Election day. Montage of the press reporting throughout the day. It is a record turnout and at days end, the results are: Castillo 23.5%, Rivera 22.8%, Volasco 21.9%. Castillo has won the election. Afterwards, Jane sends 3 Bolivian singers to show up at Candy’s door.
Eddie is delivering a framed photograph to now President-Elect Castillo’s Senate offices. He overhears him making plans to visit the IMF in New York, and is crestfallen. Later Castillo is heard instructing interest rates to be raised to 15%.
Back at Jane’s hotel, Ben calls and informs her there will be a protest downtown. A knock on the door reveals Eddie, saddened and angry, who tells her about the IMF plan. Jane tells him this is the way of politics, and it’s not her job to solve problems after the election. They make big promises that mean “jack shit.” Getting hurt is unavoidable, she tells him. Eddie replies, “what about you? What are you going to do?” and then leaves. Jane is seen having a moment of introspection.
The protest is growing in the city. Candy is outside the hotel in his chauffeur-driven SUV and offers Jane, Ben, and Nell a ride to the airport. They reluctantly agree, but the city is in gridlock due to the protests, which are on the verge of becoming riots. Eddie and his brothers join the protests and are shouting angry chants.

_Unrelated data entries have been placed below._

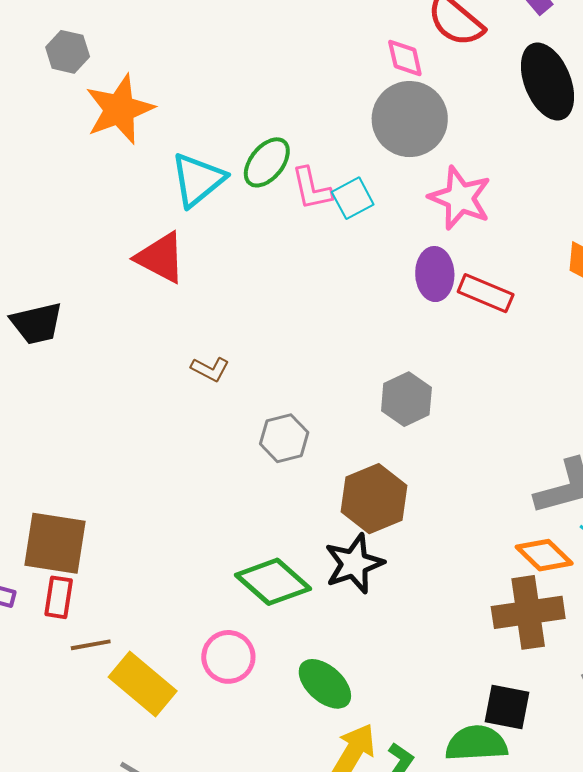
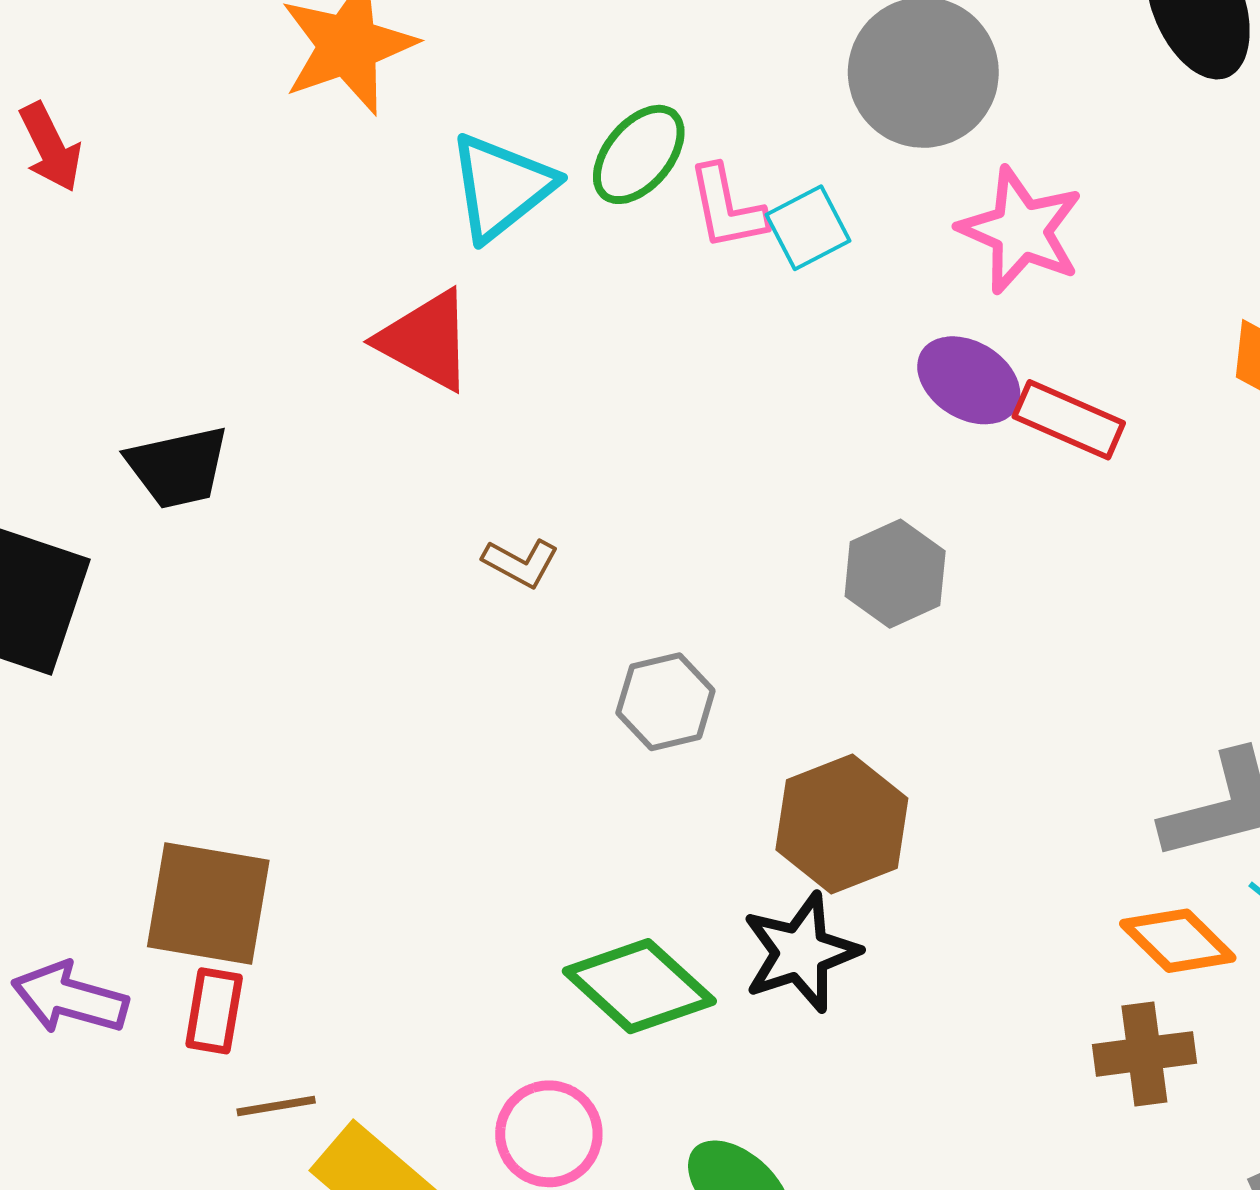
purple ellipse: (435, 274) -> (969, 380), turned -57
gray hexagon: (406, 399) -> (895, 574), moved
brown cross: (528, 612) -> (1144, 1054), size x0.7

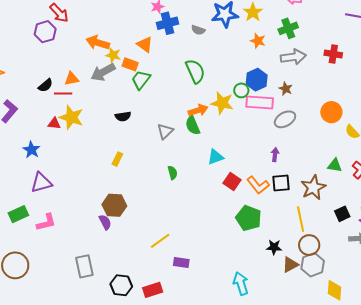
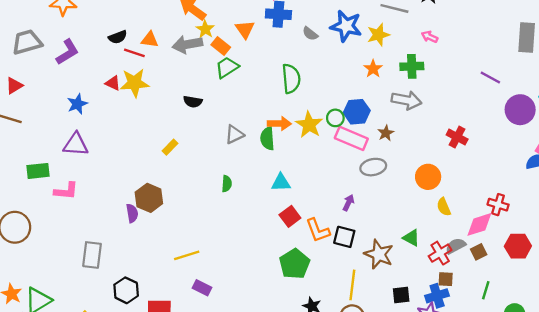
red cross: (333, 54) -> (457, 137), moved
yellow star: (71, 117) -> (135, 83), turned 30
brown star: (313, 187) -> (379, 254), turned 30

Before long the SUV comes to a stop in the heavy traffic on the tiny streets. Candy says he will be going to overseas for a British campaign. Others discuss plans but Jane is silent. She pulls from her bag the pottery bowl that Ben was admiring in the first scene, and hands it to him before climbing out of the car. Ben jumps out and yells, get in the car, what are you doing? They approach each other and she just smiles. Ben says, “ok. Let me know how that goes.” Jane then joins the mass of people who are walking toward the city.
Cut back to the interview that opened the film. Jane says it’s just a carousel and she was going around and around. She finally just decided to get off the carousel. She is then seen in the middle of the protest, and sees Eddie. Eventually Eddie sees her and they make eye contact. Jane’s voice is heard saying, “If you don’t like the road you’re on, start paving a new one.”